Сильвия засмеялась и замотала головой.
— Думаю, это не просто лесть.
— Лесть еще никому не вредила, — сказал Эрнест. — И кстати, Сильвия, мне есть что сообщить вам по поводу дельца, о котором вы говорили до праздников.
— Отлично! Заглянете ко мне завтра?
— Непременно.
— Прошу прощения, мистер Джойс, но я никак не могу позволить вам добавить больше ни слова, — решительно заявила Сильвия меньше чем за неделю до его дня рождения.
Он проделал весь путь до «Шекспира и компании», чтобы лично озвучить Сильвии свою просьбу, что, как она сначала думала, указывало на жгучее желание внести изменение в текст, однако теперь она заподозрила, что правки продиктованы не столько его писательским гением, сколько манией, одержимостью и даже страхом поставить финальную точку.

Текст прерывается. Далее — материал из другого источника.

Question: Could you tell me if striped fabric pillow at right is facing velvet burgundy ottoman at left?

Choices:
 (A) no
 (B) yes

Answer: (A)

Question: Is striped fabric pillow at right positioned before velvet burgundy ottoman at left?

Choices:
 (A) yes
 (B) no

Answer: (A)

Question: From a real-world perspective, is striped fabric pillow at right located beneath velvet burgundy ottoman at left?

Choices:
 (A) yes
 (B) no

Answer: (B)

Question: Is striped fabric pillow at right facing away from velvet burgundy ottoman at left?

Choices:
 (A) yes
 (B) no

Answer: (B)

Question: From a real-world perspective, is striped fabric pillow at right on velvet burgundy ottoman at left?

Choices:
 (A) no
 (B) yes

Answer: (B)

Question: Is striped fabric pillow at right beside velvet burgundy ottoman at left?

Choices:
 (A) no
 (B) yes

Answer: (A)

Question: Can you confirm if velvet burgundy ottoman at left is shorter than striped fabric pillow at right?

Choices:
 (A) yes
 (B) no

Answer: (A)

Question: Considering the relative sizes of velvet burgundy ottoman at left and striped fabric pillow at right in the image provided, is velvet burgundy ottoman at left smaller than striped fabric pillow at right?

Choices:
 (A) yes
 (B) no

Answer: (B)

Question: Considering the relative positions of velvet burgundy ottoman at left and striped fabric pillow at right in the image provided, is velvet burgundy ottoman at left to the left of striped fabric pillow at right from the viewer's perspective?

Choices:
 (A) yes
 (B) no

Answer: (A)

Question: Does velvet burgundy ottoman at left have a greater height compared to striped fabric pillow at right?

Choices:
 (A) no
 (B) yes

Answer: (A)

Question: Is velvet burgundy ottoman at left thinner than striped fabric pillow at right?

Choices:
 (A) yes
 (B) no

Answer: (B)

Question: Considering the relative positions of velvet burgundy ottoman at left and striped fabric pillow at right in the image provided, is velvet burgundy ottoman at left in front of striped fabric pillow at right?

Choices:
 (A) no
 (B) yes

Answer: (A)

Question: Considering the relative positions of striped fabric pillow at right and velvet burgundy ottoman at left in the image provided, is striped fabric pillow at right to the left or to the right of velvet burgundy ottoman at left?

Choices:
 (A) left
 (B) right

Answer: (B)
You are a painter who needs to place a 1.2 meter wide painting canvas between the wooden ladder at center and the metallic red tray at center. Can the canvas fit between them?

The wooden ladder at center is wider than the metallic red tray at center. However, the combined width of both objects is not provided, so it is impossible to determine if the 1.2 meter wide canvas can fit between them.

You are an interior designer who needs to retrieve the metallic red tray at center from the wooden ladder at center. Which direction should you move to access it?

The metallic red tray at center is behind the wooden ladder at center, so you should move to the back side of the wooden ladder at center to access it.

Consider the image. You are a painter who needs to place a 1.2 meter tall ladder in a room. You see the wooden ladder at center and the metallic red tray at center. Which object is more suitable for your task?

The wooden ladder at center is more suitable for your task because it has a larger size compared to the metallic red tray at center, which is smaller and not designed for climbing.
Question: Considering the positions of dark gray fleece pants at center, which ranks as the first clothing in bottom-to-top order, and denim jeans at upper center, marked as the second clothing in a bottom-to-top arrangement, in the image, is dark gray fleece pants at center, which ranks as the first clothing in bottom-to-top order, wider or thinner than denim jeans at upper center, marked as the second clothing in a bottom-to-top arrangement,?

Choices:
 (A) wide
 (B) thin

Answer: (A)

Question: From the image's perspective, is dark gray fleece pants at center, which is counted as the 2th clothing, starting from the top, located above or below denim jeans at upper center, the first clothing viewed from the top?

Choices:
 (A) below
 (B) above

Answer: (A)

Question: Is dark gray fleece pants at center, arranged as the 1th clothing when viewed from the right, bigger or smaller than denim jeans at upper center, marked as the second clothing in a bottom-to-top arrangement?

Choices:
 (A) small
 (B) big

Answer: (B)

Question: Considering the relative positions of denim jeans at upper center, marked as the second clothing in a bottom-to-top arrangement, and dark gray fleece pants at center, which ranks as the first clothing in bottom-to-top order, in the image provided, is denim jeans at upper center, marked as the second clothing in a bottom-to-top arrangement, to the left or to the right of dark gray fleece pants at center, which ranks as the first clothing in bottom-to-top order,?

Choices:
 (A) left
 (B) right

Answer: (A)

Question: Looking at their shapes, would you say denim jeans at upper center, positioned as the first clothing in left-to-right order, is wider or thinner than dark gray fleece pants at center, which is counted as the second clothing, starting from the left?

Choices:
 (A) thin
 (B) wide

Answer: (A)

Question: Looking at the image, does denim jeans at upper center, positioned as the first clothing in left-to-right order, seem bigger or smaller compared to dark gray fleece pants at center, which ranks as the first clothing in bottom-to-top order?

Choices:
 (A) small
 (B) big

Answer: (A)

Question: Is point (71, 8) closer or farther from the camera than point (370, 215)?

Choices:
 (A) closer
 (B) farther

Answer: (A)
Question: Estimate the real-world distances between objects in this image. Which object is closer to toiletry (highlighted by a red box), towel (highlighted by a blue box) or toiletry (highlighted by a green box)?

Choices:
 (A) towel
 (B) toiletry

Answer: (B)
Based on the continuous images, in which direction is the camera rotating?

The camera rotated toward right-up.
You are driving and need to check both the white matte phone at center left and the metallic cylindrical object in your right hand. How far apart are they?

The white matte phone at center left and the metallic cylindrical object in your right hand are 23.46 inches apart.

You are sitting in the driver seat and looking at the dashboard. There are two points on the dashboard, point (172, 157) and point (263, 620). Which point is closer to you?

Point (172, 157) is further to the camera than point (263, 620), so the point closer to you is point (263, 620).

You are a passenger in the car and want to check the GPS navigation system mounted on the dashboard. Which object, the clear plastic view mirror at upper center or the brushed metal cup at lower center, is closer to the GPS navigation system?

Кто знает, может быть, Боб в конечном счете выиграет пари. В общем, Сильвия чувствовала, что кто-то должен встать между Джойсом и его писательским ражем.
— Если сейчас что-то менять, издание уже наверняка не принесет никакой прибыли, а может, даже вынудит Дарантьера отказаться от работы. Пожалуйста, пожалуйста, даже не думайте просить меня об этом. — Голос Сильвии дрожал от гнева и страха. Как ей было тошно, что дело дошло до такого.
— Только на последней странице, — умолял Джойс, и его голос срывался от усталости и отчаяния. — И ничего, совсем ничего перенабирать не придется.
Сердце Сильвии билось уже где-то у нее в горле, голова шла кругом.
Она закрыла глаза и вздохнула, потом, не поднимая век, спросила:
— Сколько слов вы хотите поменять?
— Три. Три последних словечка. Ну пожалуйста.
Она лишь глубоко вздохнула.
— Ладно. Я спрошу. Но ничего обещать не буду.
— Спасибо вам, — выдохнул он, чуть не плача от наплыва чувств.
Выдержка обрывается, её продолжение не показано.